— ENTRIES PROVIDED —
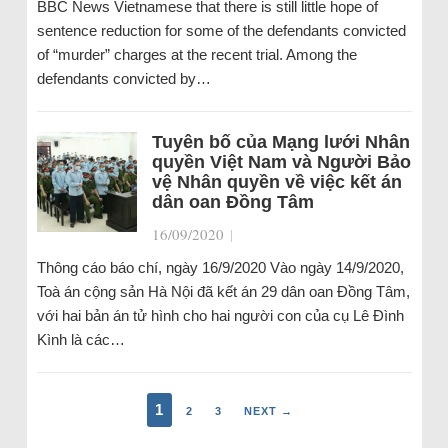
BBC News Vietnamese that there is still little hope of
sentence reduction for some of the defendants convicted
of “murder” charges at the recent trial. Among the
defendants convicted by…
Tuyên bố của Mạng lưới Nhân
quyền Việt Nam và Người Bảo
vệ Nhân quyền về việc kết án
dân oan Đồng Tâm
16/09/2020
|
Thông cáo báo chí, ngày 16/9/2020 Vào ngày 14/9/2020,
Toà án cộng sản Hà Nội đã kết án 29 dân oan Đồng Tâm,
với hai bản án tử hình cho hai người con của cụ Lê Đình
Kình là các…
1
2
3
NEXT →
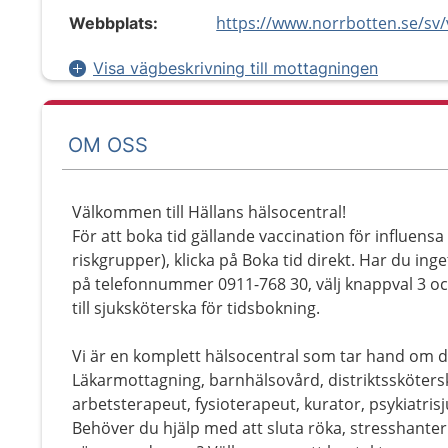
Webbplats:
Visa vägbeskrivning till mottagningen
OM OSS
Välkommen till Hällans hälsocentral!
För att boka tid gällande vaccination för influensa
riskgrupper), klicka på Boka tid direkt. Har du inget
på telefonnummer 0911-768 30, välj knappval 3 oc
till sjuksköterska för tidsbokning.
Vi är en komplett hälsocentral som tar hand om dig
Läkarmottagning, barnhälsovård, distriktssköter
arbetsterapeut, fysioterapeut, kurator, psykiatris
Behöver du hjälp med att sluta röka, stresshanter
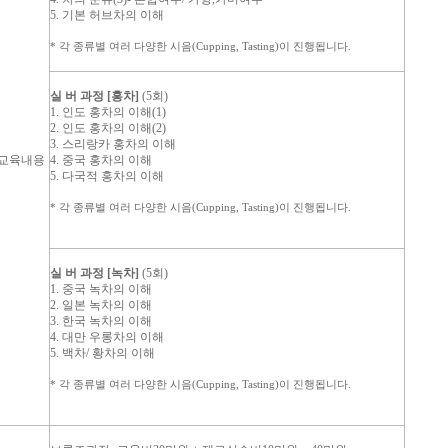
5. 기본 허브차의 이해
* 각 종류별 여러 다양한 시음(Cupping, Tasting)이
진행됩니다.
실 버 과정 [홍차]
(5회)
1. 인도 홍차의 이해(1)
2. 인도 홍차의 이해(2)
3. 스리랑카 홍차의 이해
교육내용
4. 중국 홍차의 이해
5. 다국적 홍차의 이해
* 각 종류별 여러 다양한 시음(Cupping, Tasting)이
진행됩니다.
실 버 과정 [녹차]
(5회)
1. 중국 녹차의 이해
2. 일본 녹차의 이해
3. 한국 녹차의 이해
4. 대만 우롱차의 이해
5. 백차/ 황차의 이해
* 각 종류별 여러 다양한 시음(Cupping, Tasting)이
진행됩니다.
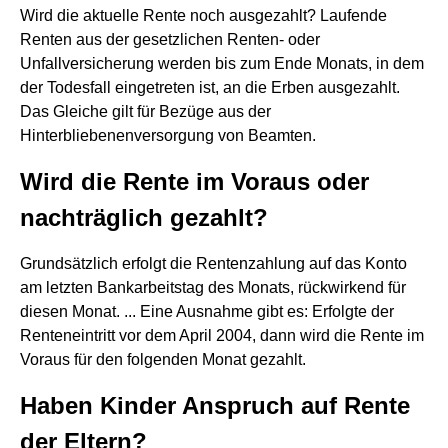
Wird die aktuelle Rente noch ausgezahlt? Laufende
Renten aus der gesetzlichen Renten- oder
Unfallversicherung werden bis zum Ende Monats, in dem
der Todesfall eingetreten ist, an die Erben ausgezahlt.
Das Gleiche gilt für Bezüge aus der
Hinterbliebenenversorgung von Beamten.
Wird die Rente im Voraus oder
nachträglich gezahlt?
Grundsätzlich erfolgt die Rentenzahlung auf das Konto
am letzten Bankarbeitstag des Monats, rückwirkend für
diesen Monat. ... Eine Ausnahme gibt es: Erfolgte der
Renteneintritt vor dem April 2004, dann wird die Rente im
Voraus für den folgenden Monat gezahlt.
Haben Kinder Anspruch auf Rente
der Eltern?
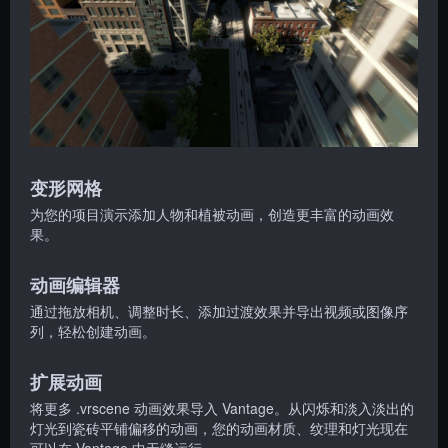
变形网格
为您的项目演示添加人物和植被动画，创造更丰富的动画效
果。
动画编辑器
通过拖放相机、调整时长、添加过渡效果并导出视频或图像序
列，轻松创建动画。
扩展动画
将更多 .vrscene 动画效果导入 Vantage。从闪烁和淡入淡出的
灯光到瓷砖平铺偏移的动画，您的动画材质、纹理和灯光现在
可以在 Vantage 中无缝运行。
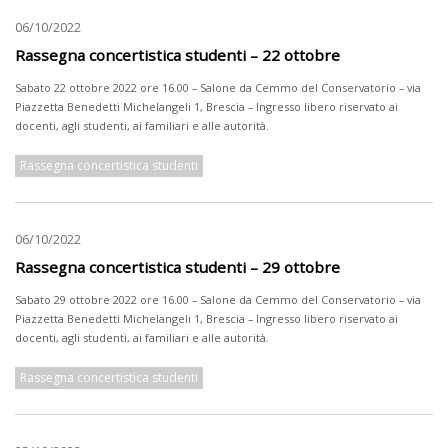
06/10/2022
Rassegna concertistica studenti – 22 ottobre
Sabato 22 ottobre 2022 ore 16.00 – Salone da Cemmo del Conservatorio – via
Piazzetta Benedetti Michelangeli 1, Brescia – Ingresso libero riservato ai
docenti, agli studenti, ai familiari e alle autorità.
Rassegna concertistica studenti
06/10/2022
Rassegna concertistica studenti – 29 ottobre
Sabato 29 ottobre 2022 ore 16.00 – Salone da Cemmo del Conservatorio – via
Piazzetta Benedetti Michelangeli 1, Brescia – Ingresso libero riservato ai
docenti, agli studenti, ai familiari e alle autorità.
Rassegna concertistica studenti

— EXERCISE REQUIREMENTS —
Pull out every line of the records that includes the string "Monats".

— EXPECTED OUTPUT —
Unfallversicherung werden bis zum Ende Monats, in dem
am letzten Bankarbeitstag des Monats, rückwirkend für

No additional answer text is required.